# Glue heat tolerance



## RajinCajun (Apr 4, 2009)

I build acoustic guitars and try to adorn them with bindings and other linear pieces to try to break up the round shape. On a current build, I want to put a wooden black-white-black strip below a maple binding. This is typically done as the binding is glued in place…but sometimes it twists or bulges. I want to glue the strips together and then bend with heat (350F). 
The question is: will titebond survive the heat bending?


----------



## wapakfred (Jul 29, 2011)

Everything I've read and experienced says Titebond lets go at a much lower temp…in the 150º range as I recall.


----------



## jdh122 (Sep 8, 2010)

I doubt it will work. I've tried going very light steam-bending, for Shaker boxes (thin wood, only needs 15 minutes in steam or hot water), with wood that was edge-glued with TB3. Tried the same thing on shop-cut 3/16 wood for a bowfront chest with a super gentle curve. No luck at all, the glue joint has always failed.
The result might be a bit different using dry heat, but I would be surprise/impressed if it worked.


----------



## Foghorn (Jan 30, 2020)

The one place where Titebond 3 works well for guitar building is this. The heat won't separate the purfling from the binding. The same reason TB 3 isn't good for other parts is it's not reversible and it creeps over time on stressed components. Steam bending also has no place in guitar building. Too much water and you'll have cupping on sides and separation of glue joints. The sides or bindings are bent on a hot pipe or side bending machine with a light spritz to avoid scorching. Heat is your friend when bending most thin woods used for guitar building..


----------



## wapakfred (Jul 29, 2011)

Darrel, that's really interesting…thanks for the info.


----------



## jdh122 (Sep 8, 2010)

Interesting. Maybe I should retry Shaker boxes with dry heat.


----------



## Foghorn (Jan 30, 2020)

> Interesting. Maybe I should retry Shaker boxes with dry heat.
> 
> - jdh122


Dry heat works well up to about .100" which is about the upper limit for guitar sides. Anything over that and you'll likely end up with lots of cracks. I bend between .080" and .090" thickness usually. A piece of thin stainless as a support backer also helps a lot when bending on a pipe. You could always laminate after bending if you need greater thickness though.


----------



## therealSteveN (Oct 29, 2016)

> The one place where Titebond 3 works well for guitar building is this. The heat won t separate the purfling from the binding. The same reason TB 3 isn t good for other parts is it s not reversible and it creeps over time on stressed components. Steam bending also has no place in guitar building. Too much water and you ll have cupping on sides and separation of glue joints. The sides or bindings are bent on a hot pipe or side bending machine with a light spritz to avoid scorching. Heat is your friend when bending most thin woods used for guitar building..
> 
> - Foghorn


That is interesting, and doesn't mesh with what Franklin says about their PVA glues.

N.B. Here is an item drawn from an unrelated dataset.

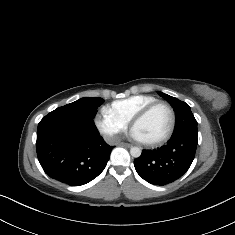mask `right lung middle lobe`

*Frequently Asked Questions
What is the best way to disassemble a glue joint?

The key to the disassembly of glue joints is weakening the bond. For Titebond Original, Titebond II and Titebond III, raising the glue joint temperature with a heat gun or a blow dryer will reduce the glue's strength.*

Now an industrial heat gun could conceivably go over the OPs stated 350 degrees, but a blow drier, not quite that kinda warm, or they would be getting sued by bald Women. I'm gonna stand with Fred, and the reps from Franklin I have talked with, anything above 160* and their glue starts coming undone.

Gotten from

http://www.titebond.com/resources/use/glues

3/4way down the page.


----------



## Foghorn (Jan 30, 2020)

> The one place where Titebond 3 works well for guitar building is this. The heat won t separate the purfling from the binding. The same reason TB 3 isn t good for other parts is it s not reversible and it creeps over time on stressed components. Steam bending also has no place in guitar building. Too much water and you ll have cupping on sides and separation of glue joints. The sides or bindings are bent on a hot pipe or side bending machine with a light spritz to avoid scorching. Heat is your friend when bending most thin woods used for guitar building..
> 
> - Foghorn
> 
> ...


No problem. I'm just going by what has worked for me many times including last week and what other luthiers do. Polyurethane works as well but I hate messing with that stuff.


----------



## Foghorn (Jan 30, 2020)

> The one place where Titebond 3 works well for guitar building is this. The heat won t separate the purfling from the binding. The same reason TB 3 isn t good for other parts is it s not reversible and it creeps over time on stressed components. Steam bending also has no place in guitar building. Too much water and you ll have cupping on sides and separation of glue joints. The sides or bindings are bent on a hot pipe or side bending machine with a light spritz to avoid scorching. Heat is your friend when bending most thin woods used for guitar building..
> 
> - Foghorn
> 
> ...


No problem. I'm just going by what has worked for me many times including last week and what other luthiers do. Polyurethane works as well but I hate messing with that stuff. I bend at about 180C using a side bender and silicone blanket.

- Foghorn


----------



## Foghorn (Jan 30, 2020)

The wood purfling on this maple binding is one example of purfling glued on with TB3 and bent at 180C before installing on the guitar.


----------



## RichT (Oct 14, 2016)

> The wood purfling on this maple binding is one example of purfling glued on with TB3 and bent at 180C before installing on the guitar.
> 
> - Foghorn


You do beautiful work.


----------



## Lazyman (Aug 8, 2014)

Heat is the enemy of PVA glue. It is considered a thermoplastic. I saw a video a while ago about using a heat gun to take apart a PVA joint. Also, once a PVA joint is broken, you have to remove all of the old glue to get it stick again. Unlike hide glue, it won't stick to itself.


----------



## Foghorn (Jan 30, 2020)

> Heat is the enemy of PVA glue. It is considered a thermoplastic. I saw a video a while ago about using a heat gun to take apart a PVA joint. Also, once a PVA joint is broken, you have to remove all of the old glue to get it stick again. Unlike hide glue, it won t stick to itself.
> 
> - Lazyman


That's why hide glue is the best for instrument building. It won't release with heat alone and requires a little moisture in combination. Small separations can be fixed by adding a little hide glue and clamping. I built my first few with Titebond original which is still used by many luthiers and is a good choice. You're right though. Once you take it apart, you need to clean all of the old glue off. The nice thing with it is it releases at about 150F. I've pulled a lot of fingerboards and bridges as well as backs and sides using an old steam iron and a palette knife dipped in water. It releases well but all the old glue needs to be cleaned off before re-glueing. Titebond can say what it wants about TB 3. I have never used it for building as I ride on the shoulders off all those who did and experienced some horror stories trying to get it apart. I also use G2 epoxy for fingerboards as it releases almost as easily as Titebond original with heat. The big advantage is the neck doesn't move as it sometimes can when hide or Titebond is used introducing moisture on one side of the blank causing a backbow. Two way truss rods and carbon fiber rods make that pretty much a non-issue but I still do it as I'm stuck in my ways. 

Thanks for the kind comment Rich.


----------